Removing duplicate rows from a data table

email · December 17, 2022, 3:46pm

Hi all,
I am bit of a python newbie and I have been finding the anvil community forum a huge help on my learning journey. (A massive shout out to @nickantonaccio for his 'Learn the Python Anvil Framework tutorial/bible - this really helped to get me started).

I’m currently playing around with an app that pulls data from an external data source based on a keyword search entered by the use. It then stores the retrieved data frame in a datable. I have had success with this part, however, what I am finding is that I am creating a lot of duplicates rows in the data table when subsequent searches are executed and added to the table.

If the data was in a dataframe I could use, for example,

df.drop_duplicates(subset=['ID'])

Is there an equivalent method I could use for searching the data table? I’ve had a look around the forums and tutorials and I can’t see anything but I apologised if I have missed something.

Thanks in advance for any input/comments.

p.colbert · December 17, 2022, 4:23pm

It’s not built in, but it should be easy for you to build using Queries.

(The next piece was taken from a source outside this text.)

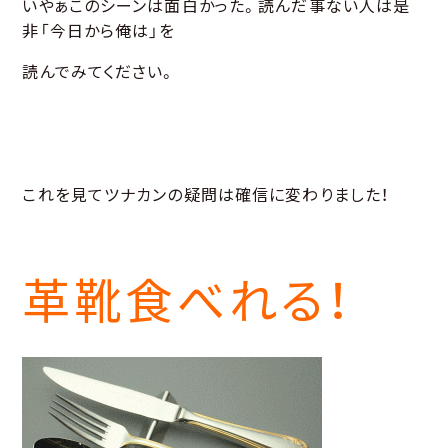
いやぁこのシーンは面白かった。読んだ事ない人は是
非「今日から俺は」を
読んでみてください。
これを見てツナカンの疑問は確信に変わりました！
革靴食べれる！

jshaffstall · December 17, 2022, 4:42pm

You could also take the approach of filtering after pulling from the external source, but before adding to the data table. That way you never add the duplicates in the first place (assuming that’s the goal).

The general logic would be:

results = fetch from external source

for result in results:
    row = app_tables.whatever.get(keyfield=result['keyfield'])

    if not row:
        app_tables.whatever.add_row(fields filled out from result)

stefano.menci · December 17, 2022, 7:53pm

You can query the table ordering by the ID column, then go through the result and delete every row that has the same ID as the previous row.

email · December 18, 2022, 1:27pm

Thanks @jshaffstall, I did consider this but the challenge I have is it is usually subsequent searches that are causing duplicates to be added.
So Search1 pulls in unique data with no duplicates within the results and these are then added to the data table.
Search2 pulls in new data and whilst there are no duplicates within the results of Search2 there may be some rows that are duplicates of Search1 which would only become apparent when they are added to the data table.

email · December 18, 2022, 1:30pm

Thanks @stefano.menci and @p.colbert for your responses. I did look at queries but couldn’t get my head around how I would make it work. I will have another look and consider how I may sort by ID and delete as suggested.

jshaffstall · December 18, 2022, 3:29pm

The algorithm I posted handles this case. The search for duplicates is not within the search results, but the entire table. The results of Search2 would still be unable to add duplicates (based on whatever key field you use in the app_tables.get call) to the data table.

email · December 18, 2022, 4:19pm

Ah, I’m showing my ignorance! Thank you so much, this does exactly what I need it to do!
I’ve slightly amended it to check for 2 columns, if both columns match it doesn’t add it to the table, if only one does then it still adds it. You’ve saved me many hours so thanks again.

Right… on to the next challenge!

stefano.menci · December 19, 2022, 2:55pm

Here is a quick example:

previous_row_id = 'non_existing_id'
for row in app_tables.table_1.search(tables.order_by('ID')):
    this_row_id = row['ID']
    if this_row_id == previous_row_id:
        row.delete()
    previous_row_id = this_row_id

And here is how you can test it on a server console (careful, these actions can’t be undone, make sure you test it on a test table first!):

email · December 24, 2022, 8:18am

Hey @stefano.menci, thank you so much for the taking the time to pull all that together, much appreciated!
I’ll work through it and give it a go.

Merry Christmas!